Serwisy pojazdów ciężarowych powinny zwracać szczególną uwagę na warunki eksploatacji. Łatwo zrozumieć, że silnik ciężarówki pracującej na krótkim dystansie między żwirownią i betoniarnią będzie wymagał większych nakładów na serwis oraz krótszych interwałów wymiany oleju niż pojazd jeżdżący w spedycji międzynarodowej. Kluczowe jest również przestrzeganie zaleceń producentów pojazdów względem smarowania. „W ciągu blisko stu lat oleje Mobil Delvac uzyskały ponad 2000 aprobat od około 300 producentów sprzętu. To pokazuje, jak ważna jest bliska współpraca ExxonMobil z producentami ciężarówek. Każda aprobata OEM wymaga przeprowadzenia serii testów, które dopuszczą lub wykluczą możliwość używania badanego oleju w konkretnym silniku” – dodaje specjalista z ExxonMobil.

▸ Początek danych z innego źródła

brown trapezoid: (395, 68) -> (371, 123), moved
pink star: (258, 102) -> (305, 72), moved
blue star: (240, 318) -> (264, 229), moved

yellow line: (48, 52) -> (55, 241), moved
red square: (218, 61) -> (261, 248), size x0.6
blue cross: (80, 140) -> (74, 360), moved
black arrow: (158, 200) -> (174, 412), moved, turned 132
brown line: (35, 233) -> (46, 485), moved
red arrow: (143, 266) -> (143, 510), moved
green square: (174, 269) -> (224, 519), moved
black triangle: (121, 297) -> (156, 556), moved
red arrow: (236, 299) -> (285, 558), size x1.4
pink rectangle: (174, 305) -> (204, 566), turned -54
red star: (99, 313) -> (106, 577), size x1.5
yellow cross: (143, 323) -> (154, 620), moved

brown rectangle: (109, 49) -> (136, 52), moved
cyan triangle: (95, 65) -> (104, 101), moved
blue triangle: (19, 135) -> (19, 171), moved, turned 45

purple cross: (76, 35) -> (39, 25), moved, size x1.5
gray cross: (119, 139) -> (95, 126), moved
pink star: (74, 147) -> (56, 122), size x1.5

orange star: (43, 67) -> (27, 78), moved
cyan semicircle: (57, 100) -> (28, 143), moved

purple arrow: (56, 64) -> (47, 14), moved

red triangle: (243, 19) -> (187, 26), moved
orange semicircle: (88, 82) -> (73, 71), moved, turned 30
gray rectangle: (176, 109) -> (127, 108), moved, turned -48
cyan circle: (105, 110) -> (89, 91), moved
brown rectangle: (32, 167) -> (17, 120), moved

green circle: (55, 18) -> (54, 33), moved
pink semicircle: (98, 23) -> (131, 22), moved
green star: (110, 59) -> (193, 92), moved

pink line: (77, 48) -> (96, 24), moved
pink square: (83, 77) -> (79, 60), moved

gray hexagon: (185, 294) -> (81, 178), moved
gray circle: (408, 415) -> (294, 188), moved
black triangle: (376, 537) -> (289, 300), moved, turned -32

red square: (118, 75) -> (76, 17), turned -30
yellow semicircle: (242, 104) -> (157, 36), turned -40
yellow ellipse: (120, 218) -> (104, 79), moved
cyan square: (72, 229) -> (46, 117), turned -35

Oszczędność paliwa dzięki olejom silnikowym leży również w interesie producenta ciężarówki, bo każda redukcja spalania oznacza mniejszą emisję zanieczyszczeń, czyli krok w kierunku spełnienia norm emisji spalin Euro. Bezawaryjność i długi okres eksploatacji ciężarówki w dużej mierze zawdzięczamy bardzo cienkiej warstwie oleju, zwanej filmem olejowym, która oddziela ruchome części silnika i zmniejsza tarcie. Budowa molekularna syntetycznych olejów bazowych jest bardziej jednorodna, a co za tym idzie film olejowy Mobil Delvac 1 chroniący powierzchnie przed zużyciem jest bardziej trwały i odporny na zerwanie.

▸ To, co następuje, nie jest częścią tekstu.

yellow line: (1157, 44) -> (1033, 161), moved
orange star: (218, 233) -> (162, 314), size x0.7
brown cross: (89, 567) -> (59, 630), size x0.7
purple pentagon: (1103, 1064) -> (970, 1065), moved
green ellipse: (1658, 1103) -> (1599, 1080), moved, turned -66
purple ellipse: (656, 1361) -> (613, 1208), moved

Czasami aż trudno uwierzyć, jak wiele zmiennych trzeba wziąć pod uwagę podczas prac nad nowym olejem silnikowym. Każda zmiana w proporcjach olejów bazowych lub jednego z kilkunastu dodatków może całkowicie zaburzyć właściwości fizykochemiczne i skierować olej do dalszych badań laboratoryjnych. W przypadku olejów Mobil Delvac, prace prowadzi ośrodek badań i rozwoju w Paulsboro w USA. Inżynierowie analizują każdy aspekt pracy oleju w silniku. Gdy w 2017 roku na rynek trafiły ulepszone formulacje popularnych w Polsce olejów Mobil Delvac MX ESP, dostępnych w klasach lepkości 15W40 i 10W30, ExxonMobil zwracał uwagę na przykład na lepszą kontrolę eliminowania pęcherzyków powietrza z oleju. „Zbyt duża ilość powietrza w środku smarnym ogranicza właściwości ochronne filmu olejowego i prowadzi do przyspieszonego zużycia silnika. Kontrola tego parametru to dopiero początek starań o stworzenie produktu, który spełni wszystkie oczekiwania rynku” – podkreśla Jerzy Domaszczyński z ExxonMobil.